A dynasty trust, also known as a “bloodline trust,” is designed to keep the family’s assets within the “bloodline” through generations of inheritance. These trusts have the benefit of minimizing estate taxes as well as gift and transfer taxes. They can also help protect inheritances from creditors and other third-party claims since only the trustee has control over the assets – not the beneficiaries.
Assets in a dynasty trust can be distributed to beneficiaries only under the terms set by the person who establishes the trust (the grantor). However, since dynasty trusts are irrevocable, no changes can be made to these terms.

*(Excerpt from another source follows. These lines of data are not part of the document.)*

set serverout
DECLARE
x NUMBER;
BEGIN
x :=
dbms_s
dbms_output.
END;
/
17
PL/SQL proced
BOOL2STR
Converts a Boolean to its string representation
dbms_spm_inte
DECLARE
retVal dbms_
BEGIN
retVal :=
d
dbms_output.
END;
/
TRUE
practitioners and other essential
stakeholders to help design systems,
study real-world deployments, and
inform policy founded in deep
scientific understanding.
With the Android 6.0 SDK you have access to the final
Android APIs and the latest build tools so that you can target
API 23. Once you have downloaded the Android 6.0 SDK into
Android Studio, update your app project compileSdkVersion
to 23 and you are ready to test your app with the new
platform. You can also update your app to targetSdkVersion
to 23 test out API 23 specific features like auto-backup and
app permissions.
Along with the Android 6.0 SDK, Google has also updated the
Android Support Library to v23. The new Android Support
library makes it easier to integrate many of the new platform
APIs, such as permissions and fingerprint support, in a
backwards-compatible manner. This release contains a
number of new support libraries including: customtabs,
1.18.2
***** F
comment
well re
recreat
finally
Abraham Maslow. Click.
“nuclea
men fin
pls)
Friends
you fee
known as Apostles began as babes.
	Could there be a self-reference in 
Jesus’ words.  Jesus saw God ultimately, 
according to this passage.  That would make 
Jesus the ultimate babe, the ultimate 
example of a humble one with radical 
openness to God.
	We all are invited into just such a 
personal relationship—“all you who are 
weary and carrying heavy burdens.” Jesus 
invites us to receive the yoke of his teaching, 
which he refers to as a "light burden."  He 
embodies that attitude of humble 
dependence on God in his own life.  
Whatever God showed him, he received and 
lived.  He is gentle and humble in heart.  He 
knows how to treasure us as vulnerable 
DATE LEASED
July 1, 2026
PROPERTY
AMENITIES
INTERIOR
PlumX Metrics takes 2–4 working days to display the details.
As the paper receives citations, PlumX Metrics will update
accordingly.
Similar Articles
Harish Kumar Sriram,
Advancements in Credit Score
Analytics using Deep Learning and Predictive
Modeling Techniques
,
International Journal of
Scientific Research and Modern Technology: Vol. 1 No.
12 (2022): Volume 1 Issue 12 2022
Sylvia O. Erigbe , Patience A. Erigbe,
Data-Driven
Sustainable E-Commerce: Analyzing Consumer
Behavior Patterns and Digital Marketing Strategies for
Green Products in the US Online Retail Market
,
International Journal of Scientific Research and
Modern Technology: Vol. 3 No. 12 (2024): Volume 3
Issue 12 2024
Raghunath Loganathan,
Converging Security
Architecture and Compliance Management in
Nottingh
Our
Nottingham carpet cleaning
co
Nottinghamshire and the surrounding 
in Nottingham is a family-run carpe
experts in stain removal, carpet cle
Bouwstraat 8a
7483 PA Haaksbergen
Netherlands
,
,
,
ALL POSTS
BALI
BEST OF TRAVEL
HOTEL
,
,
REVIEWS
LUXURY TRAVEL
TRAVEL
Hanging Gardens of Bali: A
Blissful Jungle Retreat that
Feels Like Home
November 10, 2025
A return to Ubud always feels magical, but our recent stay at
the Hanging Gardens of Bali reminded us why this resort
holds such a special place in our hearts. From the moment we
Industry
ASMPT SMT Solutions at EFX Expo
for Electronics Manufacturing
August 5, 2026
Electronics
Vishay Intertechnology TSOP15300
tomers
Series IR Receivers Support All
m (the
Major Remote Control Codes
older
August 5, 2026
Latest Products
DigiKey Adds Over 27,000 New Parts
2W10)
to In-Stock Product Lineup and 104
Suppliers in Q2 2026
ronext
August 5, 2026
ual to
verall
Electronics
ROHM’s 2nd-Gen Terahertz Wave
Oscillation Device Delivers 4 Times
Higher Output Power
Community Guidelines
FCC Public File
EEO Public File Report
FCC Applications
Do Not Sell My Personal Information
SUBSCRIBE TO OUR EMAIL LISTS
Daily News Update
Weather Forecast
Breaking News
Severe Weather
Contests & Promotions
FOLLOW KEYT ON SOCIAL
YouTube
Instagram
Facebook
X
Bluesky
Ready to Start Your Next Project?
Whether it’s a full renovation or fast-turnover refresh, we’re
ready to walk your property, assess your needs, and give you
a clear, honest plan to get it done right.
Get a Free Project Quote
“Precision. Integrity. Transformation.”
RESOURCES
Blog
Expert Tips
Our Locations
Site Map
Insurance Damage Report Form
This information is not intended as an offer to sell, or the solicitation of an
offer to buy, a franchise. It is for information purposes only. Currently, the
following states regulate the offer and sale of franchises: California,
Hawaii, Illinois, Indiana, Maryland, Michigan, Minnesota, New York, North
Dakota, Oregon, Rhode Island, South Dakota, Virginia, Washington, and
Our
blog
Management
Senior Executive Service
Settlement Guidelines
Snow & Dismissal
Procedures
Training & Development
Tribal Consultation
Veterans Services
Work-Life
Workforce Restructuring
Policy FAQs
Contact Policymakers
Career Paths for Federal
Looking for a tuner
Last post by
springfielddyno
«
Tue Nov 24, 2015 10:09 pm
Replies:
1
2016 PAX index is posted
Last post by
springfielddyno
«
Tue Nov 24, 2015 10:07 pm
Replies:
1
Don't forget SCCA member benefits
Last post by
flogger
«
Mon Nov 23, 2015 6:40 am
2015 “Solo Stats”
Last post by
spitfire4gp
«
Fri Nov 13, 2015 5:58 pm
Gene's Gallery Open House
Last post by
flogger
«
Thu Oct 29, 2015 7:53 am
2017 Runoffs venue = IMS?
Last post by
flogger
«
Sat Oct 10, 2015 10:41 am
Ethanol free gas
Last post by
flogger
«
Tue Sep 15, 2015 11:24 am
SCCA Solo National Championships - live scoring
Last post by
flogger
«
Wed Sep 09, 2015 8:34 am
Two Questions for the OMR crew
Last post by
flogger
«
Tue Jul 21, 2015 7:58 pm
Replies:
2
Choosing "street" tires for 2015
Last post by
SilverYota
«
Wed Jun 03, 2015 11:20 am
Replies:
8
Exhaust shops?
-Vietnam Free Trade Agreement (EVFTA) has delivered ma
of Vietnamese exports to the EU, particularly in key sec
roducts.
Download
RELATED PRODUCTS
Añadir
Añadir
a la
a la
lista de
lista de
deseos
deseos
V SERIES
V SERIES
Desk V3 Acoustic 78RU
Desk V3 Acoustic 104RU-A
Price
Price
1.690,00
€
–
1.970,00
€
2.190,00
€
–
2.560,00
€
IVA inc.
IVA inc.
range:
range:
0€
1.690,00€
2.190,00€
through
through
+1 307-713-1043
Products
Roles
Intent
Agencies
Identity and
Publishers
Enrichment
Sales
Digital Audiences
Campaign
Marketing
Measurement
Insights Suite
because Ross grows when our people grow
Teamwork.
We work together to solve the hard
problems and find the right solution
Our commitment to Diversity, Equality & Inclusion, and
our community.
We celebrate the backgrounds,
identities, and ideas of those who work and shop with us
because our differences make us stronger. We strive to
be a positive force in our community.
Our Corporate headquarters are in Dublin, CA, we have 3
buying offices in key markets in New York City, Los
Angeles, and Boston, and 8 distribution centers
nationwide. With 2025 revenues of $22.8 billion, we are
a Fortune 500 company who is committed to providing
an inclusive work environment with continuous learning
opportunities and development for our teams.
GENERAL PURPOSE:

How California law treats dynasty trusts
Some states allow dynasty trusts to continue forever, or “in perpetuity.” Most states, including California, have what’s called a “rule against perpetuities” and outline in the law how long a dynasty trust can continue.
A California dynasty trust can continue up to 21 years following the death of the last person who was alive on the date the trust was created. Say you have a newborn grandchild when you create the trust. The trust could conceivably continue for more than a century. Because these trusts are intended to outlast the current generations, many people choose a corporate trustee like a financial institution rather than name a family member as trustee and provide for successor trustees.
If you’re considering establishing a dynasty trust in California, there’s a lot more to learn about them. With sound legal guidance, you can determine whether this kind of trust aligns with your goals and, if you choose, set up one that will protect your family long after you’re gone.